WORK TO BE COMPLETED:
Keep to one stretch of the data below, the lines from the one with "Horoskop vždy po ruce" up to and including the one with "ZNAMENÍ STŘELEC", and return that stretch exactly.

Top of RECORD EXTRACTS

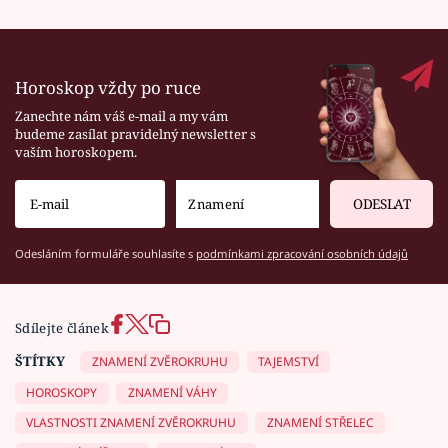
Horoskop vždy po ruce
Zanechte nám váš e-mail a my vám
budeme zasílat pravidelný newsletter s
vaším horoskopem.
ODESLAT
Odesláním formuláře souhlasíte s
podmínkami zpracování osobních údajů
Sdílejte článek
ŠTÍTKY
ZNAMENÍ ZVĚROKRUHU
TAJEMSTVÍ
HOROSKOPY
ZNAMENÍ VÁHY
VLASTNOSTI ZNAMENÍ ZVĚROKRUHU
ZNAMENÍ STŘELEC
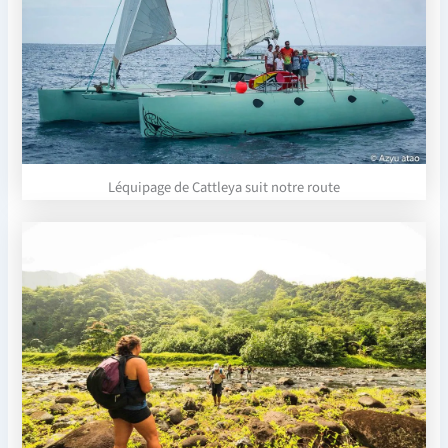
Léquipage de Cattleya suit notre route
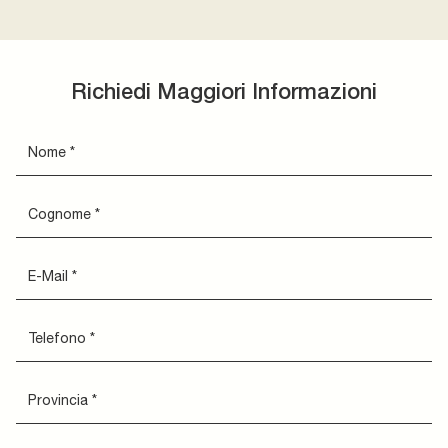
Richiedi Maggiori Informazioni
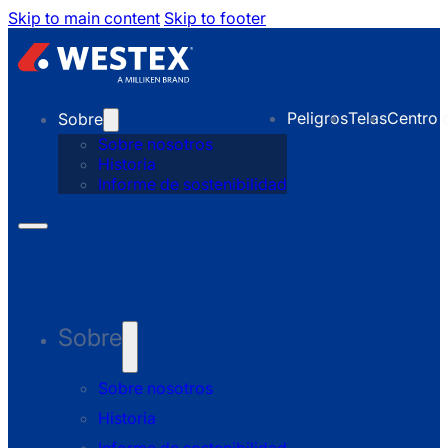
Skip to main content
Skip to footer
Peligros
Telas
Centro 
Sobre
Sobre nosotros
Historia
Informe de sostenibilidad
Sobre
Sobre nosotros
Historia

Bottom of RECORD EXTRACTS
Top of RECORD EXTRACTS

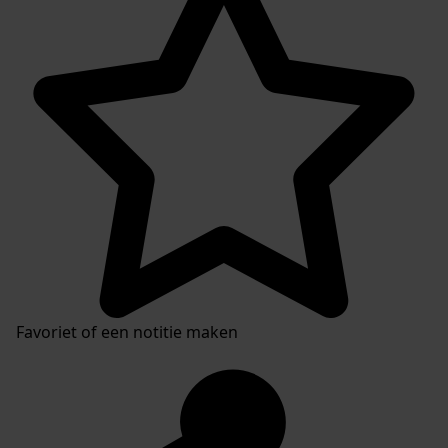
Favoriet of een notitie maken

Bottom of RECORD EXTRACTS

EXERCISE SOLUTION:
Horoskop vždy po ruce
Zanechte nám váš e-mail a my vám
budeme zasílat pravidelný newsletter s
vaším horoskopem.
ODESLAT
Odesláním formuláře souhlasíte s
podmínkami zpracování osobních údajů
Sdílejte článek
ŠTÍTKY
ZNAMENÍ ZVĚROKRUHU
TAJEMSTVÍ
HOROSKOPY
ZNAMENÍ VÁHY
VLASTNOSTI ZNAMENÍ ZVĚROKRUHU
ZNAMENÍ STŘELEC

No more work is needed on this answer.